In this 2017-2018 fiscal year, our goal is to reduce the deficit to $57 million. It is encouraging that $24 million of this reduction target is projected to be met through new revenue. Early philanthropy projections are also favorable.

These are but two of the factors enabling us to make investments in key growth areas, and we anticipate that our recently launched strategic planning process will identify others and illuminate new opportunities for revenue generation.

Yet, even as our efforts are having the desired results, external forces outside our control add an element of uncertainty to our financial future. Most pressing, the governor’s proposed budget appropriation for the University of California is less than what was originally promised, and Berkeley’s share is reduced by up to $7 million. Due in part to this unexpected development, we advocated last week, despite our reluctance, for a 2.5 percent increase in tuition to make up for this shortfall. The vote on this tuition increase has been delayed until May. All told, the impact of reduced state funding and a failure to implement a moderate increase in tuition would result in a gap in our already-stressed finances in the range of $30 million (depending upon enrollment).

Without this moderate tuition increase, which we need in the short term, given the funding decisions pending in Sacramento, students will have less access to professors, less ability to enroll in the classes they need and less potential to graduate in four years. We also must emphasize a key point often lost in media coverage of tuition issues: Our low-income students at Berkeley — those receiving financial aid — will not be impacted by this increase because any hike in tuition is covered by their financial aid packages. You can read more about the tuition raise here .

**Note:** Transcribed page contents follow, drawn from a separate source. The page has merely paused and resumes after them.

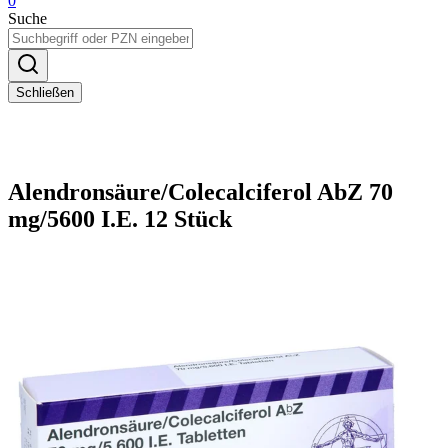
0
Suche
Schließen
Alendronsäure/Colecalciferol AbZ 70
mg/5600 I.E. 12 Stück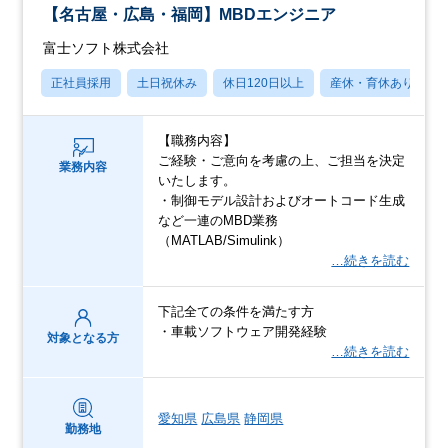
【名古屋・広島・福岡】MBDエンジニア
富士ソフト株式会社
正社員採用
土日祝休み
休日120日以上
産休・育休あり
【職務内容】
ご経験・ご意向を考慮の上、ご担当を決定
業務内容
いたします。
・制御モデル設計およびオートコード生成
など一連のMBD業務
（MATLAB/Simulink）
…続きを読む
下記全ての条件を満たす方
・車載ソフトウェア開発経験
対象となる方
…続きを読む
愛知県
広島県
静岡県
勤務地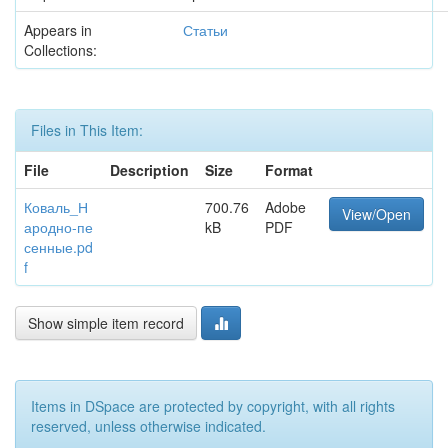
Appears in
Статьи
Collections:
Files in This Item:
File
Description
Size
Format
Коваль_Н
700.76
Adobe
View/Open
ародно-пе
kB
PDF
сенные.pd
f
Show simple item record
Items in DSpace are protected by copyright, with all rights
reserved, unless otherwise indicated.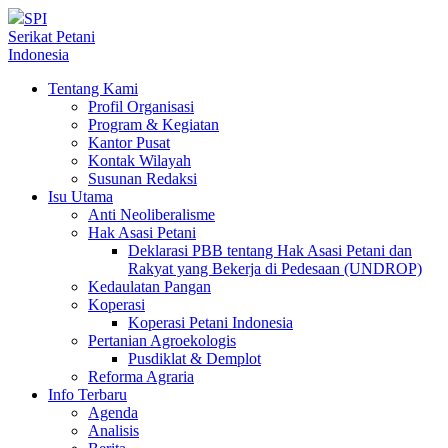
SPI
Serikat Petani
Indonesia
Tentang Kami
Profil Organisasi
Program & Kegiatan
Kantor Pusat
Kontak Wilayah
Susunan Redaksi
Isu Utama
Anti Neoliberalisme
Hak Asasi Petani
Deklarasi PBB tentang Hak Asasi Petani dan
Rakyat yang Bekerja di Pedesaan (UNDROP)
Kedaulatan Pangan
Koperasi
Koperasi Petani Indonesia
Pertanian Agroekologis
Pusdiklat & Demplot
Reforma Agraria
Info Terbaru
Agenda
Analisis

The time has come for the campus and our alumni to engage in a strong and sustained advocacy effort to urge our elected representatives to honor obligations previously made, to acknowledge all we have done to put our financial house in order. To maintain our excellence, ensure access to Californians regardless of their means and origins and advance discoveries that benefit our state and its economy, we need the full support of our partners in the legislature. We will be in touch with you again soon with suggestions on how we can advance this effort together.

We ask you — our entire campus community — for continued patience as we join in this important work. Like you, we look forward to the time — just a few short years away — when we will have a balanced budget and the ability to expand our investments in areas that will benefit the campus and the public we serve.

Thank you for being part of the effort to ensure a bright future for Berkeley.

Sincerely,

Carol Christ, Chancellor

Paul Alivisatos, Executive Vice Chancellor and Provost

P.S. For those interested in exploring the finer details of the budget, please visit this data-rich site known as Our Berkeley.